#### AIM OF THE EXERCISE:
Everything from the line containing "AI-Powered Mark" to the end of the listing is to be set down exactly, both ends included, and nothing before it.

#### EXERCISE DATA:

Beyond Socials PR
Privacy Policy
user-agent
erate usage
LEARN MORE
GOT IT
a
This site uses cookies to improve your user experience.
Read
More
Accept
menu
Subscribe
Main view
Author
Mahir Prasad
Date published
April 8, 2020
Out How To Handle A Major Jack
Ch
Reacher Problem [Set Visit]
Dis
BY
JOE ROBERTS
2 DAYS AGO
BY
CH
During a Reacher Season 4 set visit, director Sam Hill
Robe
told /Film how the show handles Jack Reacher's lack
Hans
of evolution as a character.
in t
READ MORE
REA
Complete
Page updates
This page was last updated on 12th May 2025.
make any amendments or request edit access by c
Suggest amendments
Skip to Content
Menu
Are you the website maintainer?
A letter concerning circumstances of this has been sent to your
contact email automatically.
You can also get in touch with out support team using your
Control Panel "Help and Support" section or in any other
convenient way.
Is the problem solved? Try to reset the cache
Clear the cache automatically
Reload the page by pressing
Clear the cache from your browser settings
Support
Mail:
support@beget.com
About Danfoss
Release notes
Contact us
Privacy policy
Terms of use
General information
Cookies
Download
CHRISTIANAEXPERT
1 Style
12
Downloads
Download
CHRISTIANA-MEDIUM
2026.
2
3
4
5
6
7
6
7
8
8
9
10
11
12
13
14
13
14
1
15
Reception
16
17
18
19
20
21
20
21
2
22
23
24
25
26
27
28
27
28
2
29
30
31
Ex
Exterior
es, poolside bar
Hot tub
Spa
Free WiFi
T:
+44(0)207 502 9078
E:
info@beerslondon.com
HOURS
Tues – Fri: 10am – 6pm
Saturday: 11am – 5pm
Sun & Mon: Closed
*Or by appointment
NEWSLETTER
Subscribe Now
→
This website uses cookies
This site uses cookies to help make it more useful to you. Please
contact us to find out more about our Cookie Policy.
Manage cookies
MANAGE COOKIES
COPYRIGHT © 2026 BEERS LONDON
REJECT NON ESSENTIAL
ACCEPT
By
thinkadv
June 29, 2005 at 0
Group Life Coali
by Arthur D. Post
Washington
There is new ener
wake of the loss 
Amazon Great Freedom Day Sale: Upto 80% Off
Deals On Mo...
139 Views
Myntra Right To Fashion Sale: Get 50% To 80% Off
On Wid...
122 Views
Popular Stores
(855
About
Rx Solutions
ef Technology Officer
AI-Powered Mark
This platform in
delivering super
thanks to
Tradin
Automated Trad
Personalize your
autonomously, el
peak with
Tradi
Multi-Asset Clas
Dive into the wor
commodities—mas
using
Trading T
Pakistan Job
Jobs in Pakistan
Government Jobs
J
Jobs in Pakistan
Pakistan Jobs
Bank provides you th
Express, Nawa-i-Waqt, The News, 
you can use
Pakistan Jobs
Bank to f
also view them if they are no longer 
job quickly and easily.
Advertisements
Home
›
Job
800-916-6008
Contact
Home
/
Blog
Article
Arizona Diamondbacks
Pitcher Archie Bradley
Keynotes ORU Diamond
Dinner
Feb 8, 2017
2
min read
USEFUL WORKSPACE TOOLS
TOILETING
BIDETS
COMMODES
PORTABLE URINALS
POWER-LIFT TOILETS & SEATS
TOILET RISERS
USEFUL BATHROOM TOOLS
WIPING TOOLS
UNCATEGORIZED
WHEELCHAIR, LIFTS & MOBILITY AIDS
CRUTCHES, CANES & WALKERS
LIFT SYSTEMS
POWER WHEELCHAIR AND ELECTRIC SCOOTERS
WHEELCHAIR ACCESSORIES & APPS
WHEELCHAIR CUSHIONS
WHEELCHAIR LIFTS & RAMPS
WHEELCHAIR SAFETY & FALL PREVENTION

#### EXERCISE RESULT:
AI-Powered Mark
This platform in
delivering super
thanks to
Tradin
Automated Trad
Personalize your
autonomously, el
peak with
Tradi
Multi-Asset Clas
Dive into the wor
commodities—mas
using
Trading T
Pakistan Job
Jobs in Pakistan
Government Jobs
J
Jobs in Pakistan
Pakistan Jobs
Bank provides you th
Express, Nawa-i-Waqt, The News, 
you can use
Pakistan Jobs
Bank to f
also view them if they are no longer 
job quickly and easily.
Advertisements
Home
›
Job
800-916-6008
Contact
Home
/
Blog
Article
Arizona Diamondbacks
Pitcher Archie Bradley
Keynotes ORU Diamond
Dinner
Feb 8, 2017
2
min read
USEFUL WORKSPACE TOOLS
TOILETING
BIDETS
COMMODES
PORTABLE URINALS
POWER-LIFT TOILETS & SEATS
TOILET RISERS
USEFUL BATHROOM TOOLS
WIPING TOOLS
UNCATEGORIZED
WHEELCHAIR, LIFTS & MOBILITY AIDS
CRUTCHES, CANES & WALKERS
LIFT SYSTEMS
POWER WHEELCHAIR AND ELECTRIC SCOOTERS
WHEELCHAIR ACCESSORIES & APPS
WHEELCHAIR CUSHIONS
WHEELCHAIR LIFTS & RAMPS
WHEELCHAIR SAFETY & FALL PREVENTION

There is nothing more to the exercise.